Avant le début de nos activités, je pars à ma demande le temps d'un
week-end en excursion au Bénin guidée par le coordinateur Lasbath
béninois d'origine. Cela me donne l'occasion de découvrir de nouveaux
horizons en visitant à zemidjan la capitale Cotonou, en sillonnant
les eaux en pirogue de la très belle cité lacustre de Ganvié et
en parcourant à pied avec beaucoup d'émotion la route des esclaves
jusqu'à la porte du non retour sur le site de Ouidah au passé chargé
d'histoire…
De retour sur le camp, je prends part à la fin des activités du
mois de juillet mises en place à l'école du Grand Réveil à Lomé.
Maud et moi-même faisons la classe à une douzaine d'élèves du CP2.

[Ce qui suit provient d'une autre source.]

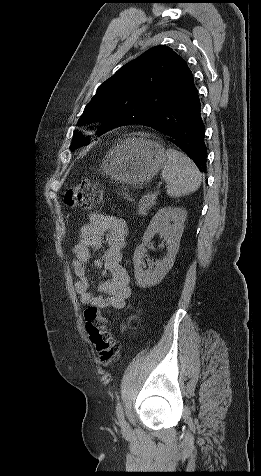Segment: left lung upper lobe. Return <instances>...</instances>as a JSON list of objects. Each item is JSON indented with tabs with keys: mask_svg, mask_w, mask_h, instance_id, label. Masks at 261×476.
<instances>
[{
	"mask_svg": "<svg viewBox=\"0 0 261 476\" xmlns=\"http://www.w3.org/2000/svg\"><path fill=\"white\" fill-rule=\"evenodd\" d=\"M193 80L181 56L167 46H155L103 82L78 123L100 121L97 136L127 124H141L178 100ZM88 144V137L75 131L70 149Z\"/></svg>",
	"mask_w": 261,
	"mask_h": 476,
	"instance_id": "obj_1",
	"label": "left lung upper lobe"
}]
</instances>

L'apprentissage de la lecture et de l'écriture n'est pas simple
pour ces petits élèves très attachants dont la concentration n'est
pas toujours de rigueur mais nous essaierons de faire de notre mieux.
Vient
ensuite, le départ pour Tovégan, pour un camp soutien scolaire de
trois semaines. A notre arrivée, je suis séduite par la beauté de
ce petit village. Cette impression sera confirmée par l'accueil
très chaleureux qui nous sera réservé. D'ailleurs, la maison que
nous occuperons à deux pas de l'école est idéalement située. Certes,
pas d'eau potable ni d'électricité mais pour nous une occasion unique
de vivre un camp à l'africaine. Nos veillées sous le ciel étoilé
d'Afrique n'auraient pas eu le même charme sinon…

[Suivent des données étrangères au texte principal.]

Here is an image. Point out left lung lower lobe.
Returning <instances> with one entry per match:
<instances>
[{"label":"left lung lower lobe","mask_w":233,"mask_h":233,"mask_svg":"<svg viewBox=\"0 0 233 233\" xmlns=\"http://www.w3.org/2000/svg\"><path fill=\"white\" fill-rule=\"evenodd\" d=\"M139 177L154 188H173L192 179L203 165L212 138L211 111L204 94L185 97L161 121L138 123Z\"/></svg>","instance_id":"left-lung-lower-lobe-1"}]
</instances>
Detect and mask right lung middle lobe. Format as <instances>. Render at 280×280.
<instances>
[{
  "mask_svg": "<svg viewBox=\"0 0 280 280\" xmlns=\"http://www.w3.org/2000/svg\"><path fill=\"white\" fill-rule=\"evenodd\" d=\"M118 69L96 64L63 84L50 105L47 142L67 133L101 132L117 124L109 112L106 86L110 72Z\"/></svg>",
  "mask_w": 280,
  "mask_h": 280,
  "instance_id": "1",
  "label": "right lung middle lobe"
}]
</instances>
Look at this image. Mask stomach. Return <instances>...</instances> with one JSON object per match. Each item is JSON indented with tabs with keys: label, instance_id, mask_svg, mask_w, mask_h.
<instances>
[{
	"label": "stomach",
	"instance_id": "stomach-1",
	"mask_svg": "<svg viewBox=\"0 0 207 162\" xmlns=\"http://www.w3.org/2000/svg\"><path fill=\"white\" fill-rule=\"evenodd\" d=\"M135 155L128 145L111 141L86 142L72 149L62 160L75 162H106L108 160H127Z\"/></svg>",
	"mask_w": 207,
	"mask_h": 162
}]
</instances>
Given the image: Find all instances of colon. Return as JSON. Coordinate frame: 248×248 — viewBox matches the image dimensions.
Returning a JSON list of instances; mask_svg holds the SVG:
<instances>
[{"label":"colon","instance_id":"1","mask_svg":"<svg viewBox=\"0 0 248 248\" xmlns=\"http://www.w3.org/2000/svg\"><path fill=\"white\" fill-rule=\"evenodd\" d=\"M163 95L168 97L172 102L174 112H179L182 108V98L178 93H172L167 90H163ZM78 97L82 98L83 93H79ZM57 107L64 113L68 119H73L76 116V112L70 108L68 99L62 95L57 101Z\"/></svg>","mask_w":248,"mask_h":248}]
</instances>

Très vite, nos activités commencent. Nous nous répartissons les
classes : CP1 pour Maud qui sera relayée par Alexandra, CP2 pour
Marion, CE1 pour Nadia, CE2 pour Diane et Nicolas, CM1 pour Odile
et CM2 pour moi-même. Nous axons notre travail sur le français et
les mathématiques. Pour ma part, je trouve les conditions moins
difficiles que l'an passé avec seulement 18 élèves en CM2 qui maîtrisent
mieux le français même si cela reste leur point faible. C'est pour
moi un échange riche qui s'installe avec mes élèves mais aussi avec
certains des bénévoles (Maud, Odile, Diane, Nico et Alex) qui ont
bien voulu prendre part à la préparation des cours le soir à la
lanterne dans le souci de donner le meilleur d'eux-mêmes à leurs
élèves même si parfois les résultats n'ont pas été ceux escomptés
mais dans ce domaine patience oblige…
Comme lors de mon camp chantier précédent, l'ONG a prévu
des après-midi rythmées par des animations à la place des cours
de soutien. Nous proposons un choix varié : club de lecture,
jeux éducatifs, ateliers perles et bricolage, coloriages, et parfois
jeux en extérieur avec la participation ponctuelle de Nadia et Marion.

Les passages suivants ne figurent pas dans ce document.